Speaking at a news conference in Macedonia, Turkish Foreign Minister Mevlut Cavusoglu said the sanctions aimed to “appease” Cyprus and were of “no importance.”
“The EU needs us concerning the migration issue or other issues,” he said. “They will come to us and hold contacts; there is no escaping that.”
“They know that the decisions they took cannot be applied,” he said. “They were forced to take the worthless decisions under pressure from the Greek Cypriots and Greece.”
Cavusoglu added: “If you take such decisions against Turkey, we will increase our activities. We have three ships in the eastern Mediterranean, will with send a fourth.”
Earlier, the Turkish Foreign Ministry criticized the EU for ignoring the rights of Turkish Cypriots and accused the 28-nation bloc of “prejudice and bias.”
It added that Turkey was determined to protect its rights and the rights of Turkish Cypriots.
Two Turkish vessels escorted by warships are drilling for gas on either end of ethnically divided Cyprus. A third Turkish exploration ship is also in the area. Turkey insists that it has rights over certain offshore zones and that Turkish Cypriots have rights over others.
Cyprus was split along ethnic lines in 1974 when Turkey invaded in the wake of a coup by supporters of union with Greece. A Turkish Cypriot declaration of independence is recognized only by Turkey, which keeps more than 35,000 troops in the breakaway north.

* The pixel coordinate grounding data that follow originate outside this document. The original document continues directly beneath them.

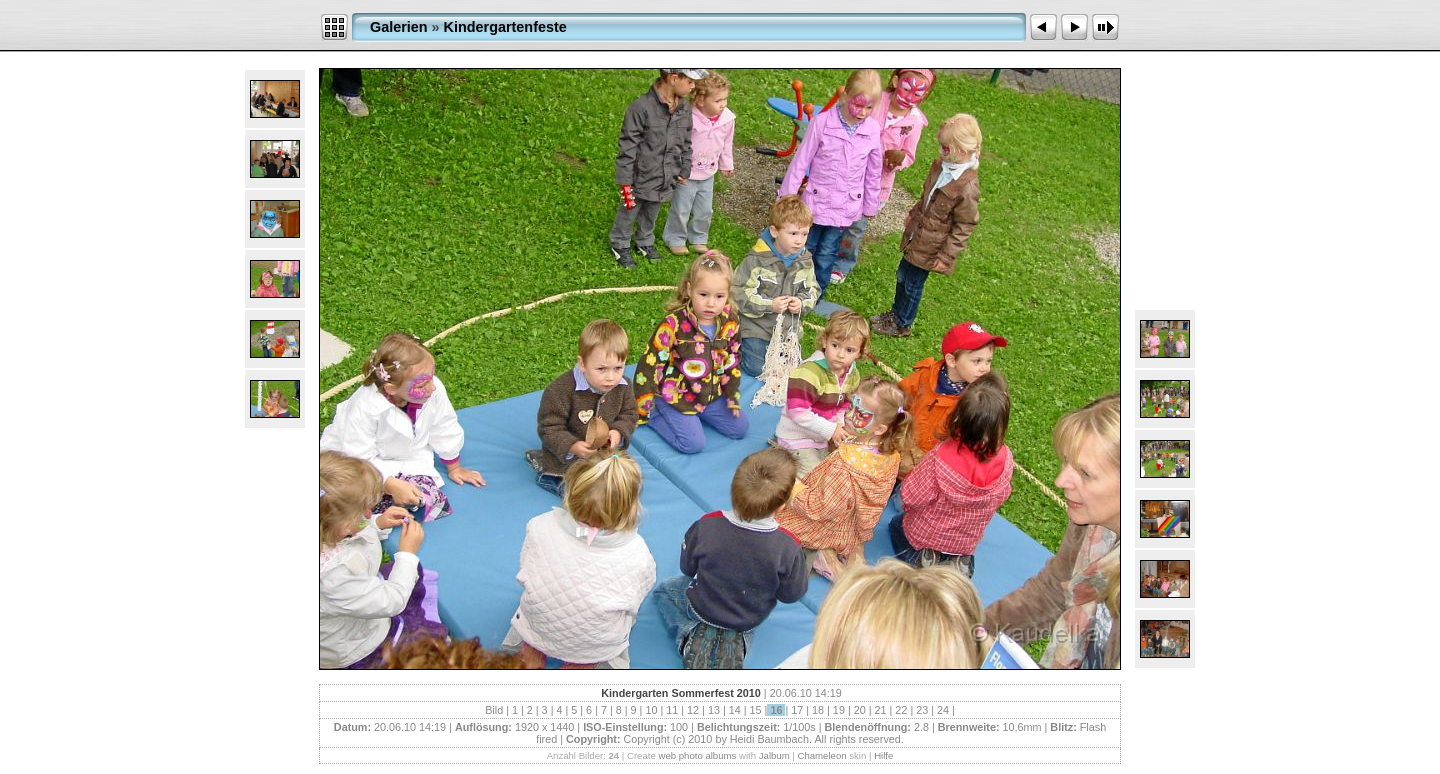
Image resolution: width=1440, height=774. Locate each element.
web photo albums (697, 755)
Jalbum (774, 755)
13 (714, 710)
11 (672, 710)
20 (860, 710)
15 (756, 710)
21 (881, 710)
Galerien (399, 27)
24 (943, 710)
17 (797, 710)
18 (818, 710)
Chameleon (822, 755)
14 (735, 710)
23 (922, 710)
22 (901, 710)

Cyprus joined the EU in 2004, but only the internationally recognized south enjoys full membership benefits.
Cypriot officials accuse Turkey of using the minority Turkish Cypriots in order to pursue its goal of exerting control over the eastern Mediterranean region.
The Cypriot government says it will take legal action against any oil and gas companies supporting Turkish vessels in any repeat attempt to drill for gas. Cyprus has already issued around 20 international arrest warrants against three international companies assisting one of the two Turkish vessels now drilling 68 kilometers off the island’s west coast.